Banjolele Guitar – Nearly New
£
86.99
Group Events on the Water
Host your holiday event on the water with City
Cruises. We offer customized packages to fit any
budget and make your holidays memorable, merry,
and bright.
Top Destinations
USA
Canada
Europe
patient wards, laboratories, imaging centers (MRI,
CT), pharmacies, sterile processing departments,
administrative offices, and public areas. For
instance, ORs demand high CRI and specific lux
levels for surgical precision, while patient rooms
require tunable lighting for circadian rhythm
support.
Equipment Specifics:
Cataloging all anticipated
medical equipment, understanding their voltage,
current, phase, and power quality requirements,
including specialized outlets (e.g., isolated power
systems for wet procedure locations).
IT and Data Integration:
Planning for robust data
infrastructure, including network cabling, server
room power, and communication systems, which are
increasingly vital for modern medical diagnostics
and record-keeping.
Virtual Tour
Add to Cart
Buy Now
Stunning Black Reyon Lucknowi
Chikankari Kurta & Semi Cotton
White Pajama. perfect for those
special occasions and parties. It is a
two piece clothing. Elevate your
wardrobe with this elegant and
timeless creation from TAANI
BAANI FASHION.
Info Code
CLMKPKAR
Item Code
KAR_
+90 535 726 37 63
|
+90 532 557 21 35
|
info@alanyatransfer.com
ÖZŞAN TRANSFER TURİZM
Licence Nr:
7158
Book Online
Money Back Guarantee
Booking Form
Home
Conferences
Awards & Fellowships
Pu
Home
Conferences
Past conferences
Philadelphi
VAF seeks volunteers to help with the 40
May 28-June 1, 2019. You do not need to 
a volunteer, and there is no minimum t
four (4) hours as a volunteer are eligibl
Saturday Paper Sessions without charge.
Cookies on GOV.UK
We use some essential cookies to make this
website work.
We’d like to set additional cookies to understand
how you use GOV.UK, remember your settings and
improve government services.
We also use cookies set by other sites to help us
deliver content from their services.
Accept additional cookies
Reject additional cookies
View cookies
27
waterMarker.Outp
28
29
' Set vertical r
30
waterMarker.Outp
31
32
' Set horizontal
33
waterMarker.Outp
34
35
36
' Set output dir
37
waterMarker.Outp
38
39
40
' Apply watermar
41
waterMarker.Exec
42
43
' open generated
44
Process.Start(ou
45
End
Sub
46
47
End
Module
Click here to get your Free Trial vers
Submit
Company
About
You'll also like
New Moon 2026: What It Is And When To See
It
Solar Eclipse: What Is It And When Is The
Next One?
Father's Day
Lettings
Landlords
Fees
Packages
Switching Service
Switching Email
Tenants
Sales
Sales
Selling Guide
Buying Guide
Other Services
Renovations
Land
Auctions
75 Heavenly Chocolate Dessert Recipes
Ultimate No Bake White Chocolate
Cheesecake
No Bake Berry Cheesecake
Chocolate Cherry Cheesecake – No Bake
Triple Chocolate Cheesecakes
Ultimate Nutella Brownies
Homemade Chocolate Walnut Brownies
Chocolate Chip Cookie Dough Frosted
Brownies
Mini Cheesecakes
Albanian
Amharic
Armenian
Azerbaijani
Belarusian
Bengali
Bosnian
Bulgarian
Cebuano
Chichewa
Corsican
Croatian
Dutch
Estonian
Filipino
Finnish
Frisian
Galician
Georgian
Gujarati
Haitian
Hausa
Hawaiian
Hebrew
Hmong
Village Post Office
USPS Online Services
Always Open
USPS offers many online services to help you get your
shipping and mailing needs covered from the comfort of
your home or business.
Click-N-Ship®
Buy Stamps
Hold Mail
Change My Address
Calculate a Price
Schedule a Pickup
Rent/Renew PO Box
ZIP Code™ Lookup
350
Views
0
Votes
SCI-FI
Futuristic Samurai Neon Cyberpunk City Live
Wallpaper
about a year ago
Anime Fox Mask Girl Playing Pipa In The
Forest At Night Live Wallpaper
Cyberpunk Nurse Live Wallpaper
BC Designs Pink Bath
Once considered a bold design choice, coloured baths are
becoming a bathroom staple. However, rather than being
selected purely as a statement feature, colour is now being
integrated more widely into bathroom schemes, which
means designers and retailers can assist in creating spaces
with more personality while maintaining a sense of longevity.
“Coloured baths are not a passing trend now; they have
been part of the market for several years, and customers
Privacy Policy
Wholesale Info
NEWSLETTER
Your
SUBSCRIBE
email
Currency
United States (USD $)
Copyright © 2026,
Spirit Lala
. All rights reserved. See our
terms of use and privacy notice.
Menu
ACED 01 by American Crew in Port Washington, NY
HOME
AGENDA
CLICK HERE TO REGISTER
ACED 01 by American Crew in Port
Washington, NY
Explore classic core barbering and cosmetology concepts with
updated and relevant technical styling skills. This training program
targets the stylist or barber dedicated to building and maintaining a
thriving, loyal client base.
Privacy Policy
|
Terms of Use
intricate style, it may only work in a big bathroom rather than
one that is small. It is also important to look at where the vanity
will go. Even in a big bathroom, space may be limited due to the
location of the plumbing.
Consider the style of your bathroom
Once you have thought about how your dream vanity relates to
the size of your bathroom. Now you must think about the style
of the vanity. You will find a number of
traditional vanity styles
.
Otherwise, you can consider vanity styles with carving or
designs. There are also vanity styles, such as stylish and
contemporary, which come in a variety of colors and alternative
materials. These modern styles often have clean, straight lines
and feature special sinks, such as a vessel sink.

- - -

# Task brief
Across the records, count the lines that contain the word "Wallpaper" and give that figure alone.

# Written answer
3